A little before dawn one night in May 2002, American and Canadian special forces descended on the Afghan village of Band-i-Timor, shot at least three of its inhabitants and took 50 of them away in trucks and helicopters. One captive, an elderly tribal leader and anti-Soviet war hero named Hajji Burget Khan, died in transit, or later at the Kandahar Airfield, “reportedly from a [rifle] butt stroke to the head,” according to a Canadian dispatch. The rest were abused and humiliated during five days of interrogation before being released.

Despite not finding anyone worth keeping, American officials called the raid a success, noting that Burget Khan had been meeting with Taliban officials. This was true in the sense that Burget Khan—who had indeed struck alliances with the Taliban in the past—was now trying to convince former Talibs to support the new government of Hamid Karzai. The accusations against him had come from a rival tribal leader who had ingratiated itself with the Americans and was becoming rich and powerful by producing “Taliban” for them to capture.

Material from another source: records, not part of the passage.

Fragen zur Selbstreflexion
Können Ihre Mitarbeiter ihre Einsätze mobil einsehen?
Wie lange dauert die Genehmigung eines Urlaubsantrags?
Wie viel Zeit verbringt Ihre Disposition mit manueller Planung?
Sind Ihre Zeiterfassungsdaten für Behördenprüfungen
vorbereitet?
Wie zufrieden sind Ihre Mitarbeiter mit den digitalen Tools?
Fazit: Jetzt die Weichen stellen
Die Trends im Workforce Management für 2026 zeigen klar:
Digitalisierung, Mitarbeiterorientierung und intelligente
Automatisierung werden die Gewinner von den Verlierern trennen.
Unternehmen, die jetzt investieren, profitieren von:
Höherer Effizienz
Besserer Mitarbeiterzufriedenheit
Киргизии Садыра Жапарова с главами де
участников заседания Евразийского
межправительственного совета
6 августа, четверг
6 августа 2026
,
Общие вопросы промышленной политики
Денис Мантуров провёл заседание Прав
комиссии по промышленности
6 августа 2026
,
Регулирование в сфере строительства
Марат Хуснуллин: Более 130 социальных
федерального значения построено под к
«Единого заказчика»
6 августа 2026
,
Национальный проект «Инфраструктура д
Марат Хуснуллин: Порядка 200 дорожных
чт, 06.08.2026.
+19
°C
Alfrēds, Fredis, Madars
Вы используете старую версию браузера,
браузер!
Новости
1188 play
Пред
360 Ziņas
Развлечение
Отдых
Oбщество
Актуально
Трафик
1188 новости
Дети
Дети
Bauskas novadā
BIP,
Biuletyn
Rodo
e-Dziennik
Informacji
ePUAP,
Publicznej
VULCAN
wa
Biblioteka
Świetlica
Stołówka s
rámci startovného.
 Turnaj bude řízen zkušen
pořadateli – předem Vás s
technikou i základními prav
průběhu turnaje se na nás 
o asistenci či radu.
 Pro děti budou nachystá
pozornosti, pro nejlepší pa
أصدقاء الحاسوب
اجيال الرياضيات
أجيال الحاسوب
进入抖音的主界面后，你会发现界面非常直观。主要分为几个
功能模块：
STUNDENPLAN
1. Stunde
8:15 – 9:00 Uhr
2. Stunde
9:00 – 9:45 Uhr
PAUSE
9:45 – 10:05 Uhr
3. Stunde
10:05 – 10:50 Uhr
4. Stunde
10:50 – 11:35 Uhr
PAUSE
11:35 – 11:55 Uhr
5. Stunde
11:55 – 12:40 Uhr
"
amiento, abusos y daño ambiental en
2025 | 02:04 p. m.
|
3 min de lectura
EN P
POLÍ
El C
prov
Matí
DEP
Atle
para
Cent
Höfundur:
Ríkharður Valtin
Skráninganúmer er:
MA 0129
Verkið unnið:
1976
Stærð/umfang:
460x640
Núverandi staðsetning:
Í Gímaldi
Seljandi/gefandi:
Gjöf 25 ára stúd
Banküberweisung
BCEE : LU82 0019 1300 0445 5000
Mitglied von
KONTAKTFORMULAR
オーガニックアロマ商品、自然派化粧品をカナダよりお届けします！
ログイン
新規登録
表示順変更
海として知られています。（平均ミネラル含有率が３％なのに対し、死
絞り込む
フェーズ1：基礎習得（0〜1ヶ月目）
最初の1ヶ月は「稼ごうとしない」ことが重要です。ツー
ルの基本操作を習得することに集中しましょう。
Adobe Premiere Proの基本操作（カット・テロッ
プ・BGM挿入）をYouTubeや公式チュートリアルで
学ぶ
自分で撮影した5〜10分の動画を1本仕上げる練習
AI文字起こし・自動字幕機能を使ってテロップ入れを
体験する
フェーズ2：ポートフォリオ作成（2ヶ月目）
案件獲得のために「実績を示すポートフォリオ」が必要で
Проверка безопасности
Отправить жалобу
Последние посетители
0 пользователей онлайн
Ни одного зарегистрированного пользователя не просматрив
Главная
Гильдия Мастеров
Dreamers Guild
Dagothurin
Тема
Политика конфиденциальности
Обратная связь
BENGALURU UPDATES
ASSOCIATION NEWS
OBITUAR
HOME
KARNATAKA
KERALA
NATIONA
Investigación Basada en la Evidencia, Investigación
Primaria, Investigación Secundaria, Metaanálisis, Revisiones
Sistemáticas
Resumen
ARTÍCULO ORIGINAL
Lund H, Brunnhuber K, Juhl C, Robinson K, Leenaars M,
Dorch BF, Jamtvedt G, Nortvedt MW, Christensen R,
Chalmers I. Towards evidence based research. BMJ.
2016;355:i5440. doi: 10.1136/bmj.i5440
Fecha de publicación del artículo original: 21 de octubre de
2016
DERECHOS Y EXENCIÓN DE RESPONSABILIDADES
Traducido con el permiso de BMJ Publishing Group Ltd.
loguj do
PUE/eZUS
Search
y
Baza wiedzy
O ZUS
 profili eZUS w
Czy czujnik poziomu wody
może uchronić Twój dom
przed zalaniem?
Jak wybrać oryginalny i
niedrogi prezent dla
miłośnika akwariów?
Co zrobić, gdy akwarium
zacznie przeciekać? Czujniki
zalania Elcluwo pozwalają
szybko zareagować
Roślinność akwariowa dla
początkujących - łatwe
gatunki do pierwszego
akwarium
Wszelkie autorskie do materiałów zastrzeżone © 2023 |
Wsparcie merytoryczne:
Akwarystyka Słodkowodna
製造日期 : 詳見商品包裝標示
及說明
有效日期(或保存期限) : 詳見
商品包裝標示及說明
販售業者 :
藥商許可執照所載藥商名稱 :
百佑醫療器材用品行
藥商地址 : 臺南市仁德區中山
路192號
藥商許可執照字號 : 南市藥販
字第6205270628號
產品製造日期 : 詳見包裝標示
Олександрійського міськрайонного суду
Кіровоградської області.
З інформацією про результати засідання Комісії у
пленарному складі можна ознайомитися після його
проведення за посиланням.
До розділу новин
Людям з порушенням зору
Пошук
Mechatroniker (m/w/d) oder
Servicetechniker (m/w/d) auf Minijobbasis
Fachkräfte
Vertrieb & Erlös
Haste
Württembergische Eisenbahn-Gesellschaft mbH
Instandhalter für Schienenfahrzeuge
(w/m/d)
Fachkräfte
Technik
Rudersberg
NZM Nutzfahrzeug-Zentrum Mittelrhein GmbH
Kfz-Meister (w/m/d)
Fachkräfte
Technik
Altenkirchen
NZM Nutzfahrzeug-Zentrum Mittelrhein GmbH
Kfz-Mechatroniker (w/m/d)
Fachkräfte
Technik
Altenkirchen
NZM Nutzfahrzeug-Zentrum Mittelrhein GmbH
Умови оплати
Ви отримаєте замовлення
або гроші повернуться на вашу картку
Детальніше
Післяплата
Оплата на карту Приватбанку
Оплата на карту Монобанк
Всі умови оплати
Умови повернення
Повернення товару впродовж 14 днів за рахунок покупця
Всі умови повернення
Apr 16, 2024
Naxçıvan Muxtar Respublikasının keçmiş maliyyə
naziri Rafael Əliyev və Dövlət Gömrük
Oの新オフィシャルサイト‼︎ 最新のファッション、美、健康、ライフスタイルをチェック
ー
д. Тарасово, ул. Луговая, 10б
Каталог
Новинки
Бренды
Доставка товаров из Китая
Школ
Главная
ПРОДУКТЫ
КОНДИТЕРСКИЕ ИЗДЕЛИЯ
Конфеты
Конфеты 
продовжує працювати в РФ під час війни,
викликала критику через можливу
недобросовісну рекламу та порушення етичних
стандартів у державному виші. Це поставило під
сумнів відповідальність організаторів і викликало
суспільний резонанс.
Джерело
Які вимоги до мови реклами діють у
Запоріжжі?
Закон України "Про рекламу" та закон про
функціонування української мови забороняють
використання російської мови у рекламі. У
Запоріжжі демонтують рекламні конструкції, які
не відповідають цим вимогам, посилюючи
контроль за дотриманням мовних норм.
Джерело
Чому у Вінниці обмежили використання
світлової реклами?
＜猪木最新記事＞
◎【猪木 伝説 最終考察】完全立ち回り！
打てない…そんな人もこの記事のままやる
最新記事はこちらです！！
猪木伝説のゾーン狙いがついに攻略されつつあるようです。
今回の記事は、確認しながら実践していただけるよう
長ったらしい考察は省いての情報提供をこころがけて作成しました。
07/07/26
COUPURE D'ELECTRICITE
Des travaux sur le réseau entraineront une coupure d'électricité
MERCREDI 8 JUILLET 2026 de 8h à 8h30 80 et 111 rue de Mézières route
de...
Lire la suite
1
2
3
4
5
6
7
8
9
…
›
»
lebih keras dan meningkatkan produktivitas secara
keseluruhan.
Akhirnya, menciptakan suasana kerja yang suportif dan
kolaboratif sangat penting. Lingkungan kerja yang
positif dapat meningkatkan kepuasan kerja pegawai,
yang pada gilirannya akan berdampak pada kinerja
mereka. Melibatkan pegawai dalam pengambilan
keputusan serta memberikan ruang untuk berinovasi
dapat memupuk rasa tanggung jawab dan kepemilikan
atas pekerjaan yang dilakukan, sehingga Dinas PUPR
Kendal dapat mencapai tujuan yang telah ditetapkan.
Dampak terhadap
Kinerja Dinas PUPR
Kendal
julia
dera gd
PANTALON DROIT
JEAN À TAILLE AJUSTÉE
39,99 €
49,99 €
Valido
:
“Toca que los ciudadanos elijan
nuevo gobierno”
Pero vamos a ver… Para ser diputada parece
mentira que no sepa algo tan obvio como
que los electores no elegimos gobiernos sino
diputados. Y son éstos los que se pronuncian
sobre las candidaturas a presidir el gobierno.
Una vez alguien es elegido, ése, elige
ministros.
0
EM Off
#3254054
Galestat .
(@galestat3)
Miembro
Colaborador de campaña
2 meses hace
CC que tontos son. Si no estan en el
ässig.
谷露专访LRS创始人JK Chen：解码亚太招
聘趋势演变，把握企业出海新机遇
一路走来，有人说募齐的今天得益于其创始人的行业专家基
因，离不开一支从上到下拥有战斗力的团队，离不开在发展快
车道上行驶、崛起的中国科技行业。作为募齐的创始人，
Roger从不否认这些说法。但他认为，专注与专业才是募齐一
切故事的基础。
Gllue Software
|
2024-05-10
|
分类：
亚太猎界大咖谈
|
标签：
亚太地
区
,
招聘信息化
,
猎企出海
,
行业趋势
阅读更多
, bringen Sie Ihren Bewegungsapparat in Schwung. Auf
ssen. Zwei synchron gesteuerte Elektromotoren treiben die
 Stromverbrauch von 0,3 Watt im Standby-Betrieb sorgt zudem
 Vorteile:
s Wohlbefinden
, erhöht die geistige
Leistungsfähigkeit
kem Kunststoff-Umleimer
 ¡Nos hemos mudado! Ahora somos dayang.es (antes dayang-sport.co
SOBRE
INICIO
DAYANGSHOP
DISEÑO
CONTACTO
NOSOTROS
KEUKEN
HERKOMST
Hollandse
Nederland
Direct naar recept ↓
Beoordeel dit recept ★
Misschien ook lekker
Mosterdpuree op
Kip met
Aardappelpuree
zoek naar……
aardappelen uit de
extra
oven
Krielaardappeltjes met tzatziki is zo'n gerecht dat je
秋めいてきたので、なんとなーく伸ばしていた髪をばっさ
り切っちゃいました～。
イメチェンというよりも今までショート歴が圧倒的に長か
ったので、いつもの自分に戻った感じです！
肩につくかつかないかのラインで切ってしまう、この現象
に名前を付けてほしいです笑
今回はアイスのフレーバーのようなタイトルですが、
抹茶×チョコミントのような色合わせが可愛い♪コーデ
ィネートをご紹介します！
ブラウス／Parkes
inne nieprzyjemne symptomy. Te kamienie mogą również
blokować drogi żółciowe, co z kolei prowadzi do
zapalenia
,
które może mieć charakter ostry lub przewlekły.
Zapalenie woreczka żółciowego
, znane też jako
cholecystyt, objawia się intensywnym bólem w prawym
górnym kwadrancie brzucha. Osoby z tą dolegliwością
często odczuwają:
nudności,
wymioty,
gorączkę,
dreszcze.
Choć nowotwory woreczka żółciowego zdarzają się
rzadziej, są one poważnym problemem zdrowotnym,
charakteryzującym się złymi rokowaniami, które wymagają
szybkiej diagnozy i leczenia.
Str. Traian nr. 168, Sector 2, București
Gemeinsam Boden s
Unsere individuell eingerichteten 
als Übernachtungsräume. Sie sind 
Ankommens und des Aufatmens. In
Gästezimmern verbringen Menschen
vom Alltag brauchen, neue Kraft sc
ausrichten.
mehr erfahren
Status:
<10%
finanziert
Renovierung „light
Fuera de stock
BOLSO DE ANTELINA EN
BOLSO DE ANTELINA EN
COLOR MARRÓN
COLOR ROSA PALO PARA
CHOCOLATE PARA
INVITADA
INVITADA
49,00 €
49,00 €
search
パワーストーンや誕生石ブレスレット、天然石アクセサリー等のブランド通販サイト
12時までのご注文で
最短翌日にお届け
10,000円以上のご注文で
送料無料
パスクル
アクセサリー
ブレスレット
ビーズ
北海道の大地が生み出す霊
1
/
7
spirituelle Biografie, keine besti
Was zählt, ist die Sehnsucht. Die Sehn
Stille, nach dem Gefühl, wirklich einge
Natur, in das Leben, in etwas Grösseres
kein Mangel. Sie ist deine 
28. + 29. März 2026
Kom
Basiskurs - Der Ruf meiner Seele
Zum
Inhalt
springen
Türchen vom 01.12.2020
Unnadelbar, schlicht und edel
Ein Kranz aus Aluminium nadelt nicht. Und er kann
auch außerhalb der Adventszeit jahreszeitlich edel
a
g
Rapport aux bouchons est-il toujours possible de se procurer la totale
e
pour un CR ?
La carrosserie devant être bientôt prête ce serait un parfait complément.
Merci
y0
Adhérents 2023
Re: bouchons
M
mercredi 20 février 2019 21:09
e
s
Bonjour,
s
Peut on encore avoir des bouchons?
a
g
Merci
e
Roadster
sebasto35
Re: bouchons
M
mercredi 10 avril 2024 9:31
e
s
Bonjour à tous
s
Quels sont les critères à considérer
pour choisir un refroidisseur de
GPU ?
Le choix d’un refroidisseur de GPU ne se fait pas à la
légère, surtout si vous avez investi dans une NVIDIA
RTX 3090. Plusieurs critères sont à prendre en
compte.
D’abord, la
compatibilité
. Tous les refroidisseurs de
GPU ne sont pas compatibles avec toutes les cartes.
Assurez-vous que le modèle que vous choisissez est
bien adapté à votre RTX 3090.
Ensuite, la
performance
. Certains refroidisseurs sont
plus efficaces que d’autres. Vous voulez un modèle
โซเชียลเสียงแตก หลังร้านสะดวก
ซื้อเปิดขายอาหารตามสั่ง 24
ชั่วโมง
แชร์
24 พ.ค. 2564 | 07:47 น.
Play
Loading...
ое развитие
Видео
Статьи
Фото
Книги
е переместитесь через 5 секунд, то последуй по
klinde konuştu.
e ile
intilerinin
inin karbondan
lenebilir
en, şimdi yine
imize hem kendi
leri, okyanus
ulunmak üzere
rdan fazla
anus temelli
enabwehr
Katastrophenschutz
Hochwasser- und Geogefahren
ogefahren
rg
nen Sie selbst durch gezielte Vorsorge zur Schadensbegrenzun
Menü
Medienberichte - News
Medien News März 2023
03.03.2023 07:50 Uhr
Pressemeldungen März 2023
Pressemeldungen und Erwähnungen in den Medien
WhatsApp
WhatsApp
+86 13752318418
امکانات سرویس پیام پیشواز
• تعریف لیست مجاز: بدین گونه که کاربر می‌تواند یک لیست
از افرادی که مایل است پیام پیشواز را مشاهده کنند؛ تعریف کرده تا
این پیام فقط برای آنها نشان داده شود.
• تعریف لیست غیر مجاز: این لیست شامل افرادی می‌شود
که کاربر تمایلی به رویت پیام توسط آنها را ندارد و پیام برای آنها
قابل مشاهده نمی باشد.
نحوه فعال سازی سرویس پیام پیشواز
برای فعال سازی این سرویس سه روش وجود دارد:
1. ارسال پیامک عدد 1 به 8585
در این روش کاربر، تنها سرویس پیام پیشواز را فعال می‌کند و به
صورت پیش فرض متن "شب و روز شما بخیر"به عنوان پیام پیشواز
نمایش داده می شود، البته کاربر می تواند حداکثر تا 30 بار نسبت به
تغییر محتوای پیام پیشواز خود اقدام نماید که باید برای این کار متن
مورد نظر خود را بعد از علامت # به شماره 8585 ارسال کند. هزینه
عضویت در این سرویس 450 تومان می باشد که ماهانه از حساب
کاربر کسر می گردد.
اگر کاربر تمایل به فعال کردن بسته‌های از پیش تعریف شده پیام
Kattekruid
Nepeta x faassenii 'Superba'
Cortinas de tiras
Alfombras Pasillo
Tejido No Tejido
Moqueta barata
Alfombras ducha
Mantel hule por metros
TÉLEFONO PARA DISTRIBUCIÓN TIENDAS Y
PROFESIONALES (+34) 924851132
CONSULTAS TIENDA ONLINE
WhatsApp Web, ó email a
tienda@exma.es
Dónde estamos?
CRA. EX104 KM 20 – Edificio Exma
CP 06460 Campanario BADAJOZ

The incident illustrates a major theme running through Gopal’s book: America’s insistence on slotting Afghans into neat categories, and Afghanistan’s more ambiguous reality. Woven through its narrative are the personal stories of three Afghans: a Taliban commander; a pro-American strongman and politician; and a housewife who becomes a senator—or, as the Americans might classify them, our enemy, our ally, and a civilian. Gopal’s portrait of the Taliban commander, known as “Mullah Cable” because of his preferred tool for beating villagers who didn’t produce guns and money, is the most compelling. Gopal met regularly with the Talib, who gradually opened up to him. The character that emerges is not sympathetic, but human.

Gopal falters slightly in his big-picture analysis. His contention that by the spring of 2002 the Taliban had “ceased to exist” is an exaggeration. As early as December 2001, Taliban commanders, and their patrons in Pakistani intelligence, met in the Pakistani city of Peshawar to plan the coming insurgency. Many Afghan Taliban might have been willing to lay down their arms following their initial defeat, but Pakistan, which had largely co-opted the movement, remained intent on continuing the war.

Still, Gopal’s chronology of how America’s deadly incompetence and the predatory graft of Afghan authorities drove many Afghans to despair or rebellion is the product of sustained and impressive shoe-leather reporting. This is a valuable book.